サーティワンの業績が悪化している
サーティワンが業績悪化している理由とは
サーティワンの現状
サーティワンの店舗数は全国で1000店舗を超える。他にもコールド・ストーン・クリーマリーやディッパーダンなどもB−R社が運営しているが、サーティワンの店舗数が圧倒的に多い。一方、アイスクリーム市場を見れば拡大の一途を辿り、2014年度が約4369億円と10年前と比較して1.2倍の規模になっている。一般的に、市場が拡大すれば、マーケットのリーダー的なポジションにある企業はより多くの恩恵を受ける。しかし、市場の成長に反して、サーティワンは苦戦しているのだ。なぜ業界トップを走り続けてきたサーティワンが苦戦しているのか。コンビニの影響はあるのか?
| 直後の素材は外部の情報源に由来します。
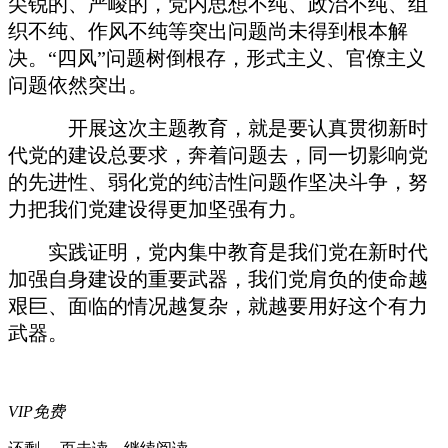
尖锐的、严峻的，党内思想不纯、政治不纯、组
织不纯、作风不纯等突出问题尚未得到根本解
决。“四风”问题树倒根存，形式主义、官僚主义
问题依然突出。
开展这次主题教育，就是要认真贯彻新时
代党的建设总要求，奔着问题去，同一切影响党
的先进性、弱化党的纯洁性问题作坚决斗争，努
力把我们党建设得更加坚强有力。
实践证明，党内集中教育是我们党在新时代
加强自身建设的重要武器，我们党肩负的使命越
艰巨、面临的情况越复杂，就越要用好这个有力
武器。
VIP免费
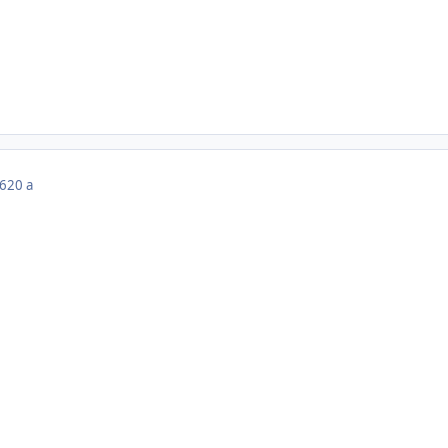
06
20 a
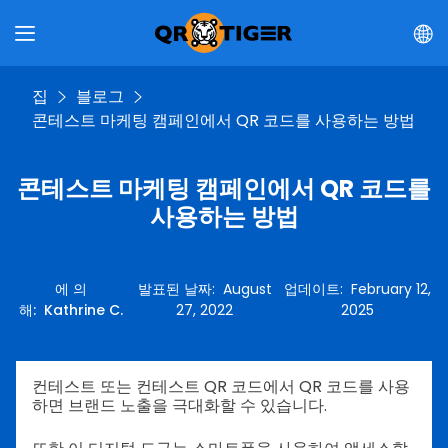
집
블로그
콘테스트 마케팅 캠페인에서 QR 코드를 사용하는 방법
콘테스트 마케팅 캠페인에서 QR 코드를
사용하는 방법
에 의
발표된 날짜
:
August
업데이트
:
February 12,
해
:
Kathrine C.
27, 2022
2025
컨테스트 또는 컨테스트 QR 코드에서 QR 코드를 사용
하면 브랜드 노출을 극대화할 수 있습니다.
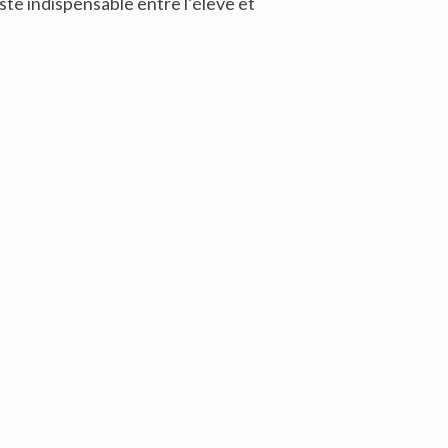
ste indispensable entre l’élève et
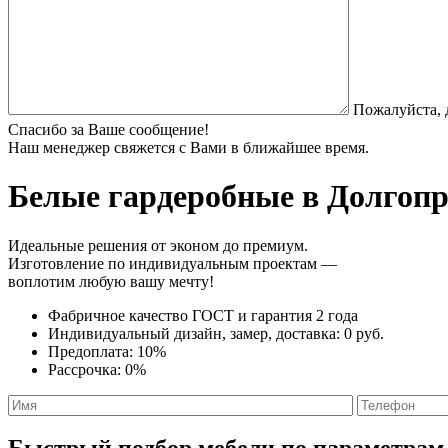
Пожалуйста, 
Спасибо за Ваше сообщение!
Наш менеджер свяжется с Вами в ближайшее время.
Белые гардеробные
в Долгопр
Идеальные решения от эконом до премиум.
Изготовление по индивидуальным проектам —
воплотим любую вашу мечту!
Фабричное качество
ГОСТ
и
гарантия 2 года
Индивидуальный дизайн, замер, доставка:
0 руб.
Предоплата:
10%
Рассрочка:
0%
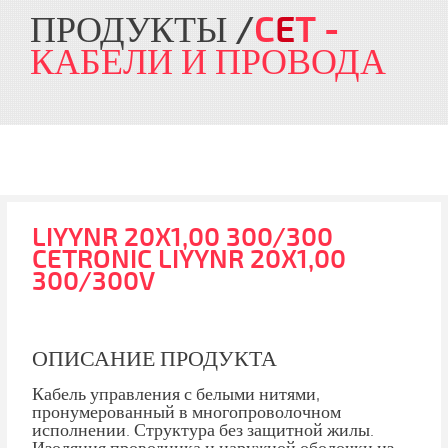
ПРОДУКТЫ
C
E
T
-
КАБЕЛИ И ПРОВОДА
LIYYNR 20X1,00 300/300
CETRONIC LIYYNR 20X1,00
300/300V
ОПИСАНИЕ ПРОДУКТА
Кабель управления с белыми нитями,
пронумерованный в многопроволочном
исполнении. Структура без защитной жилы.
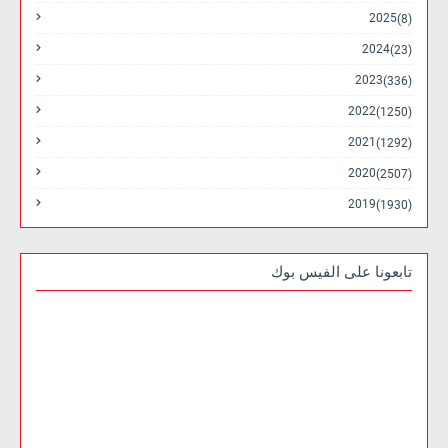
2025
(8)
2024
(23)
2023
(336)
2022
(1250)
2021
(1292)
2020
(2507)
2019
(1930)
تابعونا على الفيس بوك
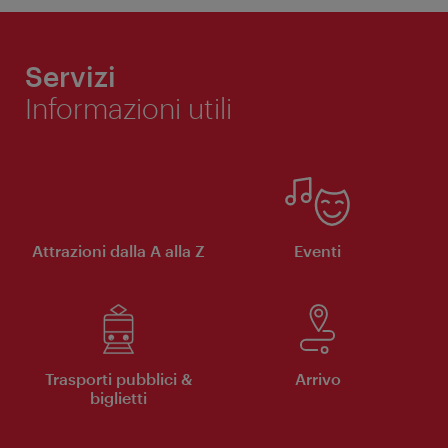
Servizi
Informazioni utili
Attrazioni dalla A alla Z
Eventi
Trasporti pubblici &
Arrivo
biglietti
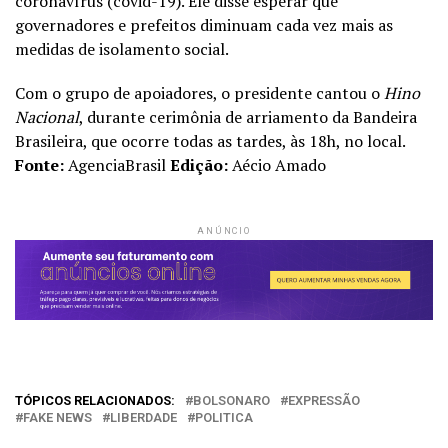
coronavírus (covid-19). Ele disse esperar que
governadores e prefeitos diminuam cada vez mais as
medidas de isolamento social.
Com o grupo de apoiadores, o presidente cantou o
Hino
Nacional
, durante cerimônia de arriamento da Bandeira
Brasileira, que ocorre todas as tardes, às 18h, no local.
Fonte:
AgenciaBrasil
Edição:
Aécio Amado
ANÚNCIO
TÓPICOS RELACIONADOS:
BOLSONARO
EXPRESSÃO
FAKE NEWS
LIBERDADE
POLITICA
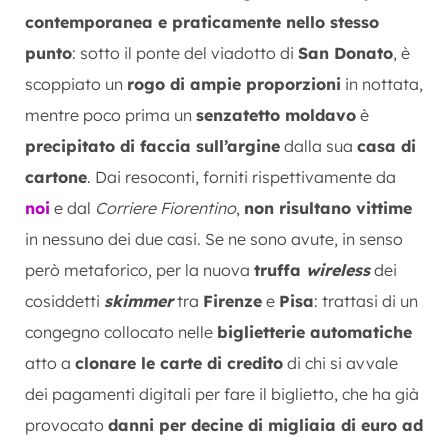
contemporanea e praticamente nello stesso
punto
: sotto il ponte del viadotto di
San Donato
, è
scoppiato un
rogo di ampie proporzioni
in nottata,
mentre poco prima un
senzatetto moldavo
è
precipitato di faccia sull’argine
dalla sua
casa di
cartone
. Dai resoconti, forniti rispettivamente da
noi
e dal
Corriere Fiorentino
,
non risultano vittime
in nessuno dei due casi. Se ne sono avute, in senso
però metaforico, per la nuova
truffa
wireless
dei
cosiddetti
skimmer
tra
Firenze
e
Pisa
: trattasi di un
congegno collocato nelle
biglietterie automatiche
atto a
clonare le carte di credito
di chi si avvale
dei pagamenti digitali per fare il biglietto, che ha già
provocato
danni per decine di migliaia di euro ad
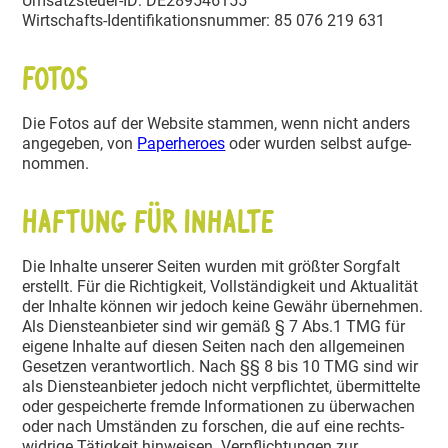
Umsatz­steuer-ID: DE289546155
Wirtschafts-Identi­fi­ka­ti­ons­nummer: 85 076 219 631
Fotos
Die Fotos auf der Website stammen, wenn nicht anders
angegeben, von
Paper­heroes
oder wurden selbst aufge­
nommen.
Haftung für Inhalte
Die Inhalte unserer Seiten wurden mit größter Sorgfalt
erstellt. Für die Richtigkeit, Vollstän­digkeit und Aktua­lität
der Inhalte können wir jedoch keine Gewähr übernehmen.
Als Diens­te­an­bieter sind wir gemäß § 7 Abs.1 TMG für
eigene Inhalte auf diesen Seiten nach den allge­meinen
Gesetzen verant­wortlich. Nach §§ 8 bis 10 TMG sind wir
als Diens­te­an­bieter jedoch nicht verpflichtet, übermit­telte
oder gespei­cherte fremde Infor­ma­tionen zu überwachen
oder nach Umständen zu forschen, die auf eine rechts­
widrige Tätigkeit hinweisen. Verpflich­tungen zur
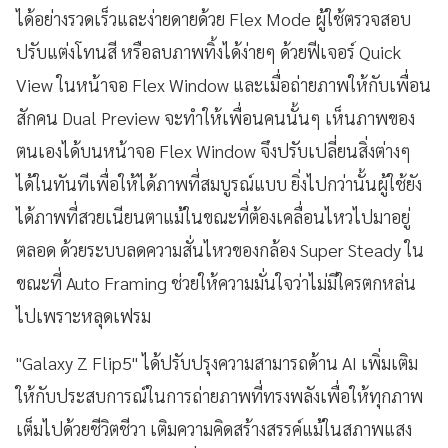
ได้อย่างรวดเร็วและง่ายดายด้วย Flex Mode ผู้ใช้ตรวจสอบ
ปรับแต่งโทนสี หรือลบภาพทิ้งได้ง่ายๆ ด้วยฟีเจอร์ Quick
View ในหน้าจอ Flex Window และเมื่อถ่ายภาพให้กับเพื่อน
สักคน Dual Preview จะทำให้เพื่อนคนนั้นๆ เห็นภาพของ
ตนเองได้บนหน้าจอ Flex Window จึงปรับเปลี่ยนสิ่งต่างๆ
ได้ในทันทีเพื่อให้ได้ภาพที่สมบูรณ์แบบ ยิ่งไปกว่านั้นผู้ใช้ยัง
ได้ภาพที่สวยเนียนตาแม้ในขณะที่ต้องเคลื่อนไหวไปมาอยู่
ตลอด ด้วยระบบลดความสั่นไหวของกล้อง Super Steady ใน
ขณะที่ Auto Framing ช่วยให้ความมั่นใจว่าไม่มีใครตกหล่น
ไปเพราะหลุดเฟรม
"Galaxy Z Flip5" ได้ปรับปรุงความสามารถด้าน AI เพิ่มเติม
ให้กับประสบการณ์ในการถ่ายภาพที่ทรงพลังเพื่อให้ทุกภาพ
เต็มไปด้วยชีวิตชีวา เติมความคิดสร้างสรรค์แม้ในสภาพแสง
サーティワンが苦境に陥った要因として市場環境の変化はある。セブンイレブンをはじめとするコンビニエンスストアが、より高価格帯のアイスクリームの発売を強化した。今や300円前後のアイスクリームをコンビニで買う人も珍しくない。それを後押しするのは自宅で持ち帰りの美味しいご飯を楽しもうという中食トレンドだ。お惣菜、お弁当、コンビニコーヒー、スイーツ。アイスクリームだけでなく、コンビニにおける多くの食べ物の品質がアップしている。コンビニはメーカーとのコラボによって、常に店頭をフレッシュな状態にし、消費者を飽きさせない努力をしている。カップ麺であれば有名店とのコラボ商品、弁当でも有名シェフ監修のものやテレビ番組と連動したもの、アイスに関してもロングセラー商品である赤城乳業のガリガリ君とのコラボ商品や、人気のあまり売切店が続出したハーゲンダッツとのコラボ商品などもある。たしかに、コンビニには魅力的な商品が増えている。
街には競合となるプレイヤーが続出
コンビニだけではない。街に溢れるスイート店の種類も数も増えてきた。高級チョコレートの代名詞だったゴディバはコンビニでのアイスクリームだけでなく、市中にもショップを開き、アイスクリームを販売し始めた。同じくリンツのショップも増加した。アイスクリーム店では表参道にベン&ジェリーズが上陸すれば行列ができた。それ以外にも、ポップコーン、かき氷、パンケーキ、マックス・ブレナーのようなチョコレート店、さまざまなスイーツ店が、雨後の筍のごとく出現し、消費者は毎年異なったスイーツ店に興味を持つようになった。サーティワンが言うように、コンビニの影響は確かにある。しかし、コンビニだけに影響されたのではなく、それ以外の強いプレイヤーも続々と出現しているのだ。
ライバルに人気が集まった理由とは
根本的に、コンビニのアイスクリームよりもサーティワンのアイスに魅力があれば、消費者はサーティーワンを選ぶ。スイーツやレストランなどは、本当に食べたいものがあれば、お客さんはわざわざ足を伸ばしてでも食べに行くものだ。また行列に並んでも食べるものだ。今夏もっとも人気となったスイーツ店の一つ、表参道ICE MONSTERには行列では足りず、整理券を配布してまで人たちが食べに来た。全盛期ほどの人気はないものの、いまだにギャレットのポップコーンは行列ができている。今夏、千駄木・根津近辺でもかき氷が人気になり、あえて足を伸ばして食べに行く人たちも多くなった。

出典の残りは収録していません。